In this paper, we look at the technology push (Section ) and application pull (Section ) which argue compellingly for the tight integration of reconfigurable logic into commodity microprocessors. We review contemporary efforts to accelerate application-specific computing tasks (Section ) to emphasize the range of application where reconfigurable logic has already proven itself capable of acceleration and to review the typical shortcomings of contemporary systems. We review the Dynamically Programmable Gate Array Architecture (DPGA) (Section ) in the context of microprocessor integrated reconfigurable logic and show that the DPGA architecture overcomes some of the limitations of contemporary reconfigurable logic systems. With this background in place, we take a broader look at the roles DPGA-coupled processors can play in future computing systems (Section ). Finally, we look at the acceptance path for this technology (Section ), take a reprise look at the costs and benefits relative to fixed functional units (Section ), and look at the challenges ahead (Section ) before concluding.

Technology Trends

Semiconductor processing has continued to improve steadily, allowing the fabrication of smaller and smaller devices. This trend shows little signs of abating. Effective device densities and IC capacity improve at an exponential rate. We are all now quite familiar with the progress of microprocessors where operational performance increases by roughly 60% per year while the number of gates increases by 25% per year. With 3 million gates available for today's modern microprocessors, we can expect to have over 12 million gates available by the end of the century.

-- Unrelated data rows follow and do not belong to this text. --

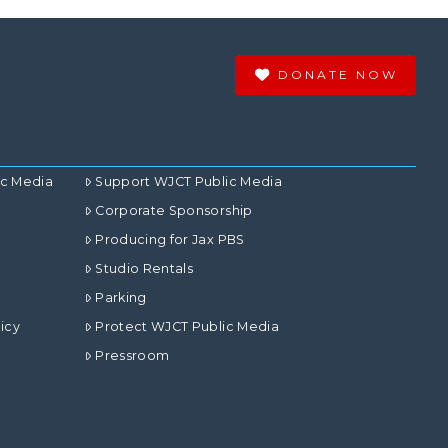
DONATE NOW
ic Media
Support WJCT Public Media
Corporate Sponsorship
Producing for Jax PBS
Studio Rentals
Parking
icy
Protect WJCT Public Media
Pressroom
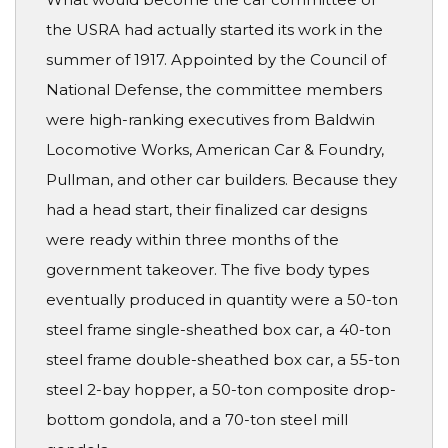
the USRA had actually started its work in the
summer of 1917. Appointed by the Council of
National Defense, the committee members
were high-ranking executives from Baldwin
Locomotive Works, American Car & Foundry,
Pullman, and other car builders. Because they
had a head start, their finalized car designs
were ready within three months of the
government takeover. The five body types
eventually produced in quantity were a 50-ton
steel frame single-sheathed box car, a 40-ton
steel frame double-sheathed box car, a 55-ton
steel 2-bay hopper, a 50-ton composite drop-
bottom gondola, and a 70-ton steel mill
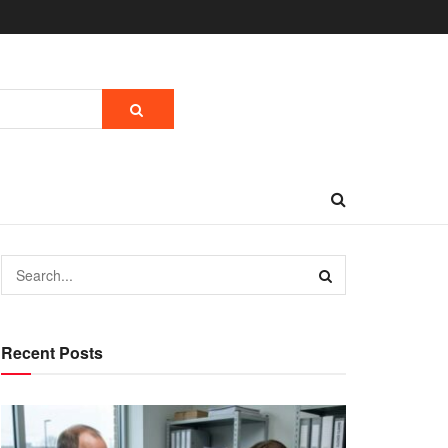
Recent Posts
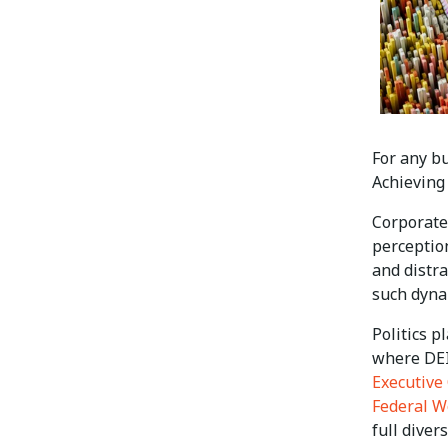
For any bu
Achieving 
Corporate 
perceptio
and distra
such dynam
Politics p
where DEI
Executive 
Federal W
full diver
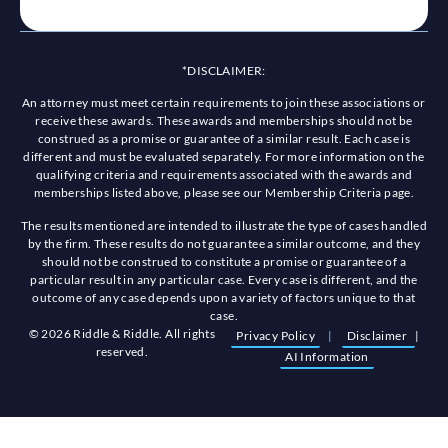
*DISCLAIMER:
An attorney must meet certain requirements to join these associations or
receive these awards. These awards and memberships should not be
construed as a promise or guarantee of a similar result. Each case is
different and must be evaluated separately. For more information on the
qualifying criteria and requirements associated with the awards and
memberships listed above, please see our Membership Criteria page.
The results mentioned are intended to illustrate the type of cases handled
by the firm. These results do not guarantee a similar outcome, and they
should not be construed to constitute a promise or guarantee of a
particular result in any particular case. Every case is different, and the
outcome of any case depends upon a variety of factors unique to that
case.
© 2026 Riddle & Riddle. All rights
Privacy Policy
|
Disclaimer
|
reserved.
AI Information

As gate densities have improved, more of the computing system has been integrated onto the microprocessor die and larger processors have been implemented. What started as minimal instruction stream control and a simple, 4-bit ALU, has grown with the available area to include multiple, 64-bit functional units including hardwired floating-point support. The basic microprocessor design has expanded to include large, on-chip memories to prevent off-chip i/o latency from significantly degrading performance. Today's high-performance microprocessors move towards higher execution rates using aggressive pipelining and superscalar execution utilizing multiple functional units. Caches increase with instruction throughput in an attempt to prevent off-chip i/o latency from limiting effective computational throughput. Today's cost-conscious microprocessors move to integrate common system and peripheral functions onto the IC die to reduce system cost and power consumption.

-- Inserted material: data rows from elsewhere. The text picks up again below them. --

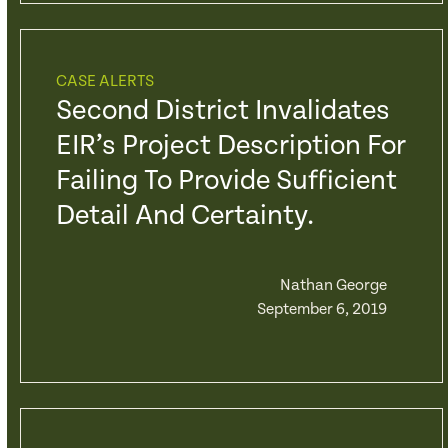
CASE ALERTS
Second District Invalidates
EIR’s Project Description For
Failing To Provide Sufficient
Detail And Certainty.
Nathan George
September 6, 2019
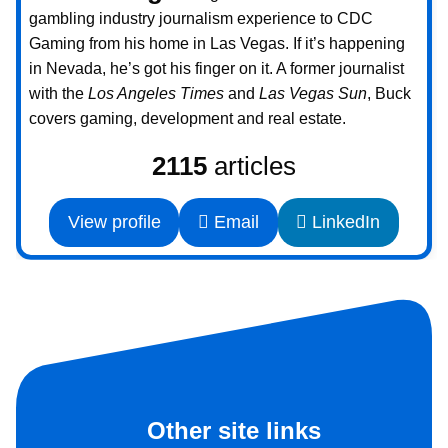
gambling industry journalism experience to CDC
Gaming from his home in Las Vegas. If it’s happening
in Nevada, he’s got his finger on it. A former journalist
with the
Los Angeles Times
and
Las Vegas Sun
, Buck
covers gaming, development and real estate.
2115
articles
View profile
Email
LinkedIn
Other site links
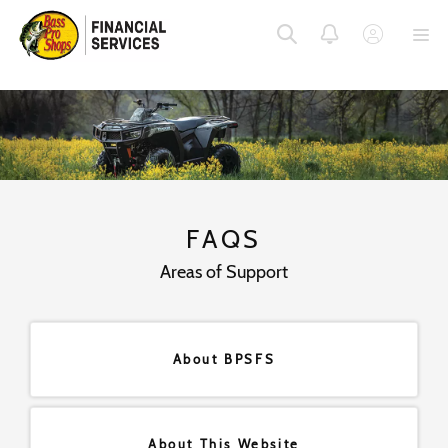
SKIP
SKIP
SKIP
TO
TO
TO
MENU
MAIN
FOOTER
CONTENT
FAQS
Areas of Support
About BPSFS
About This Website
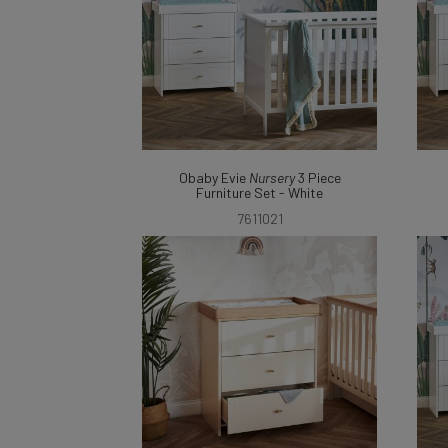
Obaby Evie
Nursery
3 Piece
Furniture Set - White
7611021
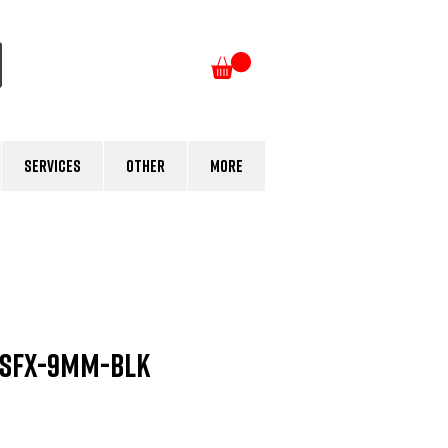
Log In
Services
Other
More
 SFX-9mm-BLK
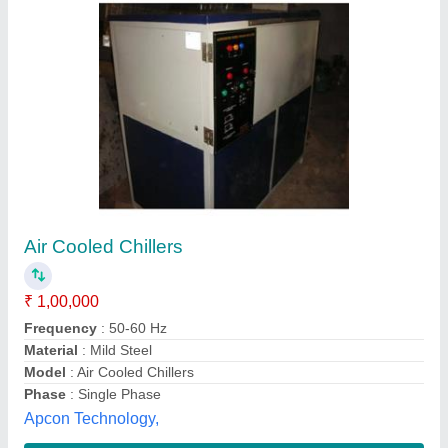
Air Cooled Chiller for Injection Moulding
Machines
₹ 53,000
Model Name/Number
: BWC 3000
Model
: Air Cooled Chiller for Injection Moulding Machines
Phase
: 1 Phase 230 v 50 Hz
Refrigerant Used
: R - 134 / R - 22 / R 4-07
Weltech Refrigeration Co., Mumbai, Maharashtra
Contact Supplier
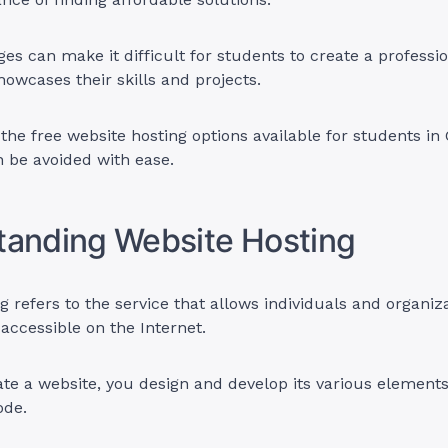
es can make it difficult for students to create a professi
howcases their skills and projects.
the free website hosting options available for students in
 be avoided with ease.
tanding Website Hosting
g refers to the service that allows individuals and organi
 accessible on the Internet.
e a website, you design and develop its various elements,
ode.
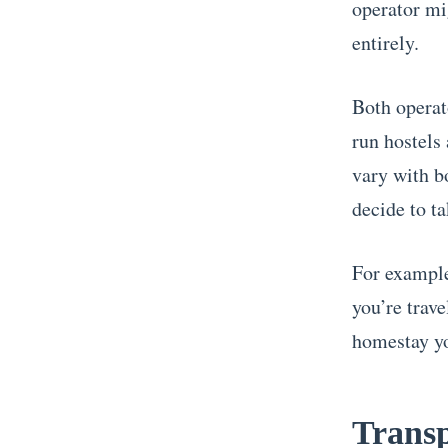
operator mi
entirely.
Both operat
run hostels
vary with 
decide to ta
For example,
you’re trave
homestay yo
Transp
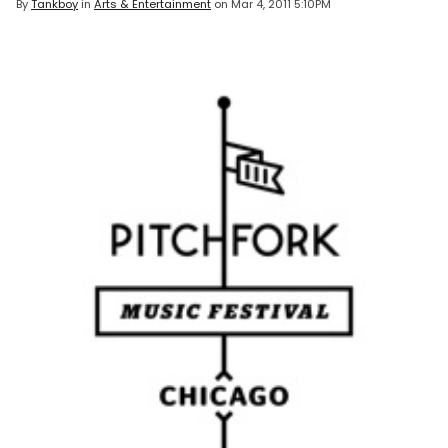
By
Tankboy
in
Arts & Entertainment
on
Mar 4, 2011 5:10PM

Just during the past 6-8 years, we have seen reconfigurable logic emerge as a commodity technology comparable to memories and microprocessors. Like memories, reconfigurable logic arrays rapidly adapt to new technology since the design consists of an array of simple structures. Also like memory, the regularity allows designers to focus their time on adapting the key logic structures to extract highest performance from the available technology. Each reconfigurable array can be designed and tested as a single IC design yet gains volume from the myriad of diverse applications to which the general-purpose array is applied.

Our growing microprocessors can continue their current trends by including more memory, more FPUs, more ALUs, and more system functionality, but it is not clear this will be the most judicious use of the silicon real-estate becoming available in the near future. Addition of fixed functional units will not bring about broad-based acceleration of applications in proportion to the area these fixed units consume. For a given application, the fixed functional units can be arranged to provide almost proportional improvements. However, each application class will require a different selection and arrangement of units to achieve such improvements. Any fixed collection of functional units, control, and data paths will necessarily be suboptimal for most applications.

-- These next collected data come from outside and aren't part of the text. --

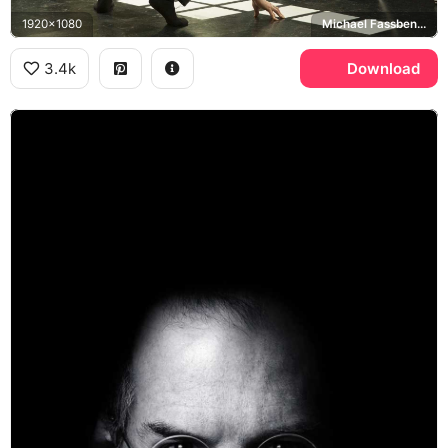
1920x1080
Michael Fassbender
3.4k
Download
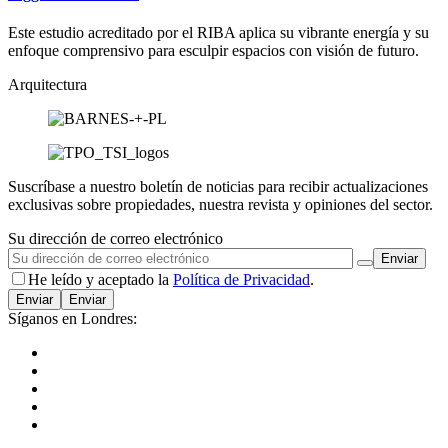
Este estudio acreditado por el RIBA aplica su vibrante energía y su
enfoque comprensivo para esculpir espacios con visión de futuro.
Arquitectura
Suscríbase a nuestro boletín de noticias para recibir actualizaciones
exclusivas sobre propiedades, nuestra revista y opiniones del sector.
Su dirección de correo electrónico
He leído y aceptado la
Política de Privacidad
.
Enviar
Síganos en Londres:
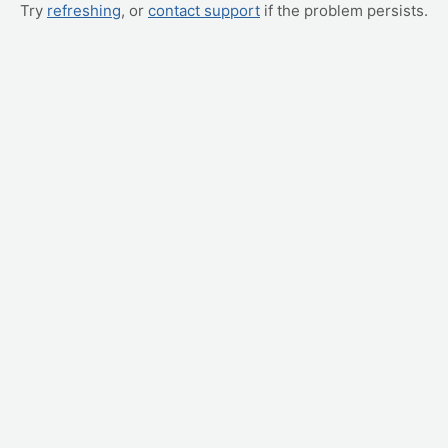
Try
refreshing
, or
contact support
if the problem persists.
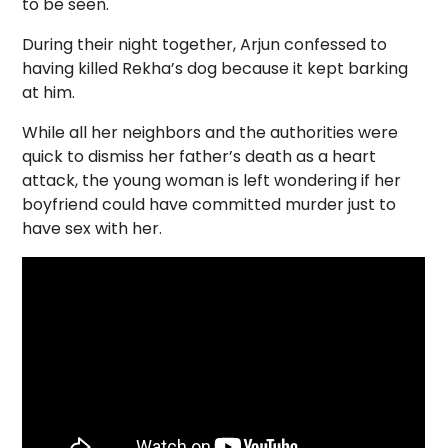
to be seen.
During their night together, Arjun confessed to
having killed Rekha’s dog because it kept barking
at him.
While all her neighbors and the authorities were
quick to dismiss her father’s death as a heart
attack, the young woman is left wondering if her
boyfriend could have committed murder just to
have sex with her.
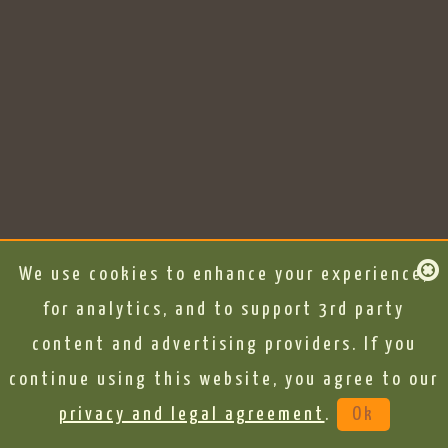
We use cookies to enhance your experience,
for analytics, and to support 3rd party
content and advertising providers. If you
continue using this website, you agree to our
privacy and legal agreement
.
Ok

Improvement in microprocessor performance and system cost can be achieved through specialization and integration. However, such specialization must be balanced against market size to maintain commodity economics. The danger is that overspecialization will reduce the market base and not allow the resulting microprocessors to benefit from commoditization.

The incorporation of reconfigurable array logic into our growing microprocessor provides an alternative growth path which allows application specialization while benefiting from the full effects of commoditization. Like modern reconfigurable logic arrays, a single microprocessor design can be employed in a wide variety of applications. Application acceleration and system adaptation can be achieved by specializing the reconfigurable logic in the target system or application.

Application Outlook

Despite ubiquitous use, contemporary microprocessor architectures are poorly matched to most of the applications they run. For almost any application, one can conjecture additions or modifications to prevalent microprocessor architectures which would significantly enhance the application's performance. However, the additions differ from application to application, and there is insufficient commonality among applications to merit inclusion of such additions in a microprocessor with a broad application base. The performance advantage gained by employing specialized coprocessors for high-performance graphics, video processing, signal processing, and networking further demonstrates the performance penalty which accompanies using a general-purpose microprocessor over processors specialized to handle more limited application domains.

Incorporating reconfigurable logic into the general-purpose microprocessor, allows applications to specialize the processing hardware to match the application requirements while allowing a single microprocessor design to maintain its appeal across a broad range of application bases. Special-purpose architectures have long been recognized as one path to higher performance, application-specific computing systems. As we will review in the following section, recent research in the area of customizable computing systems demonstrates that reconfigurable logic can be effectively employed to accelerate many computational tasks. By including reconfigurable logic in the microprocessor, we combine the application-oriented benefits of architecture specialization with the economic benefits of commoditization.

Contemporary Reconfigurable Computing

Reconfigurable Compute Engines

Several research groups have built reconfigurable compute engines to extract high application performance at low costs by specializing the computing engine to the computation task.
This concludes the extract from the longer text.